- [WHAT TO PRODUCE] Repeat every record exactly, but keep images out of the copy.

[Transcribed page contents]

-.-.-

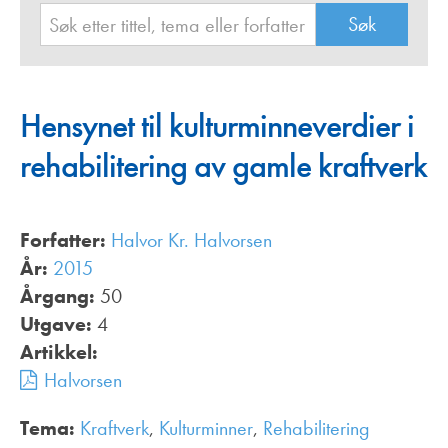
Hensynet til kulturminneverdier i
rehabilitering av gamle kraftverk
Forfatter:
Halvor Kr. Halvorsen
År:
2015
Årgang:
50
Utgave:
4
Artikkel:
Halvorsen
Tema:
Kraftverk
,
Kulturminner
,
Rehabilitering
,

-.-.-

- [TASK ANSWER]
Hensynet til kulturminneverdier i
rehabilitering av gamle kraftverk
Forfatter:
Halvor Kr. Halvorsen
År:
2015
Årgang:
50
Utgave:
4
Artikkel:
Halvorsen
Tema:
Kraftverk
,
Kulturminner
,
Rehabilitering
,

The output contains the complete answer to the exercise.